Wow, thanks! :icon_smil The rotala are clippings from my other tank, no CO2. It does have almost 4 watts per gallon, time and height from tank is approximate, lol. I work evenings, so I turn it on around 10 am, off around 3 or so. If I'm off work, I just leave one on during the evening. I was getting algae, so I added a zebra nerite and oto to each section, and started slightly OD'ing Excel daily. 6 days, no algae .

Oh, and the Bettas... They are a disparate bunch, next go round, I think I will settle on one type, lol.
DTHM- without the flash, he looks velvety black


Red DSPK- have to try no flash. Dragonscale, plakat, and mustard gas are becoming faves.


EE, the one that started it all, lol. Mr Personality, knew nothing about bettas when I got him.


----------



## GreenBliss (Mar 7, 2012)

Beautiful Bettas, TeteRouge!


----------



## TeteRouge (Jul 26, 2009)

GreenBliss said:


> Beautiful Bettas, TeteRouge!


Thanks!


----------



## dtejeda.arias (Mar 5, 2013)

Nice!!! Question, are your bettas always flaring at each other?


----------



## TeteRouge (Jul 26, 2009)

dtejeda.arias said:


> Nice!!! Question, are your bettas always flaring at each other?

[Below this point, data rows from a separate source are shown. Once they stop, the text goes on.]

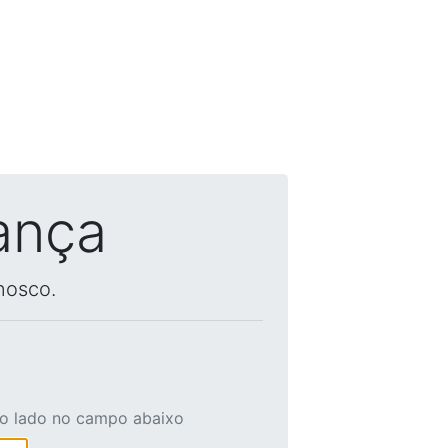
ança
nosco.
ao lado no campo abaixo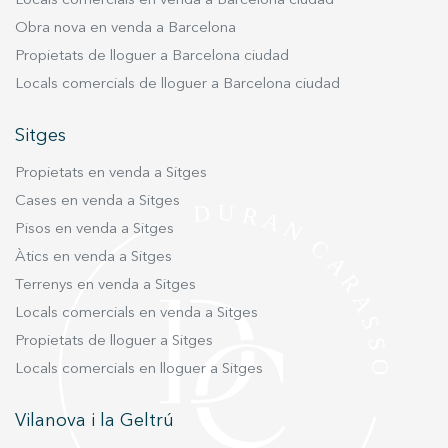
Locals comercials en venda a Barcelona ciudad
chill-out amb jacuzzi. La planta superior disposa
Obra nova en venda a Barcelona
de quatre àmplies habitacions dobles i dos
banys complets. La suite principal compta amb
Propietats de lloguer a Barcelona ciudad
una elegant zona de vestidor, oferint una
Locals comercials de lloguer a Barcelona ciudad
distribució funcional pensada per garantir el
màxim confort familiar. L’exterior ha estat
Sitges
dissenyat per gaudir plenament de l’estil de
Propietats en venda a Sitges
vida mediterrani. Destaca especialment la seva
espectacular piscina de 43 m² amb platja
Cases en venda a Sitges
integrada, cascada decorativa i zona de jacuzzi,
Pisos en venda a Sitges
concebuda com un autèntic oasi privat. L’àmplia
Àtics en venda a Sitges
terrassa de 75 m² completa un conjunt exterior
Terrenys en venda a Sitges
excepcional, ideal per relaxar-se, compartir
Locals comercials en venda a Sitges
moments i gaudir del clima durant tot l’any.
Propietats de lloguer a Sitges
L’habitatge incorporarà solucions constructives
d’última generació orientades a la màxima
Locals comercials en lloguer a Sitges
eficiència energètica, incloent-hi sistemes de
climatització mitjançant aerotèrmia, aïllaments
Vilanova i la Geltrú
d’altes prestacions i tecnologies sostenibles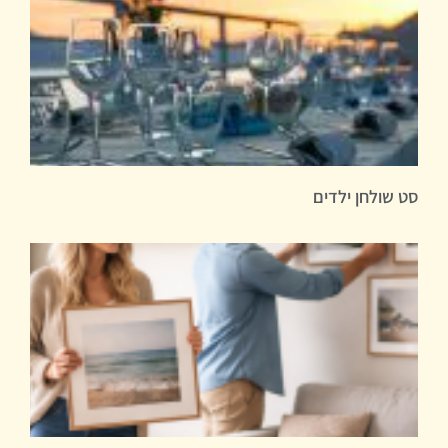
סט שולחן ילדים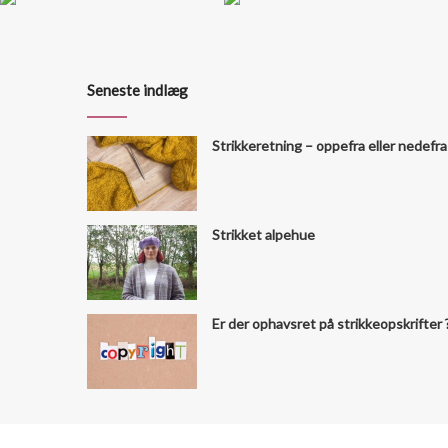
Seneste indlæg
Strikkeretning – oppefra eller nedefra
Strikket alpehue
Er der ophavsret på strikkeopskrifter 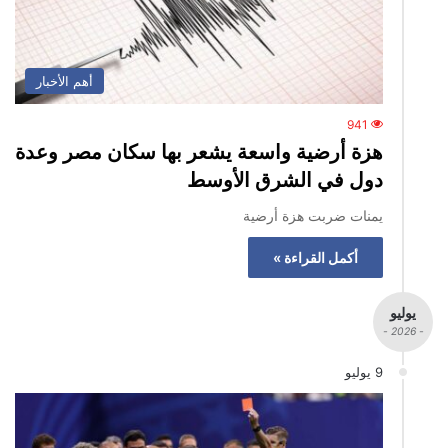
أهم الأخبار
941
هزة أرضية واسعة يشعر بها سكان مصر وعدة
دول في الشرق الأوسط
يمنات ضربت هزة أرضية
أكمل القراءة »
يوليو
- 2026 -
9 يوليو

Thanks! No, they don't pay much attention to each other, except when two of them are near the enlarged holes in the divider grid (put there to encourage water flow at the front) Even then, its not for long. The pink EE is the most aggressive, (well, he _is_ pink. "A Boy Named Sue", LOL?) but even with him nothing stressful.


----------



## dtejeda.arias (Mar 5, 2013)

Nice!


----------



## wendyjo (Feb 20, 2009)

Looks good. I don't have a divided tank but I have a male and female in tanks next to each other and they never pay each other any mind either.


----------



## TeteRouge (Jul 26, 2009)

wendyjo said:


> Looks good. I don't have a divided tank but I have a male and female in tanks next to each other and they never pay each other any mind either.


Thanks! :biggrin:


----------



## scapegoat (Jun 3, 2010)

everyone loves a good 3-way, and this one delivers.


----------



## TeteRouge (Jul 26, 2009)

:hihi: :hihi: :hihi:


----------



## Oceangirl (Feb 5, 2013)

OMG, it looks so much better than when I did divided tank. Your HM looks lovely! I am in love! The tank is so beautiful!


----------



## TeteRouge (Jul 26, 2009)

Oceangirl said:


> .... Your HM looks lovely! I am in love! The tank is so beautiful!


Thanks! The HM came from Petco.. LOL, I did a divided tank eons ago to separate some unexpected fry from general tank and _hated_ it. Of course, it was one of those overpriced blue and clear ones from PetWhatever. This was inspired by seeing some nice ones, getting hooked on Bettas, and not wanting the expense and work of multiple tanks all over. If I ever do another, it will be a 20 long...:biggrin:


----------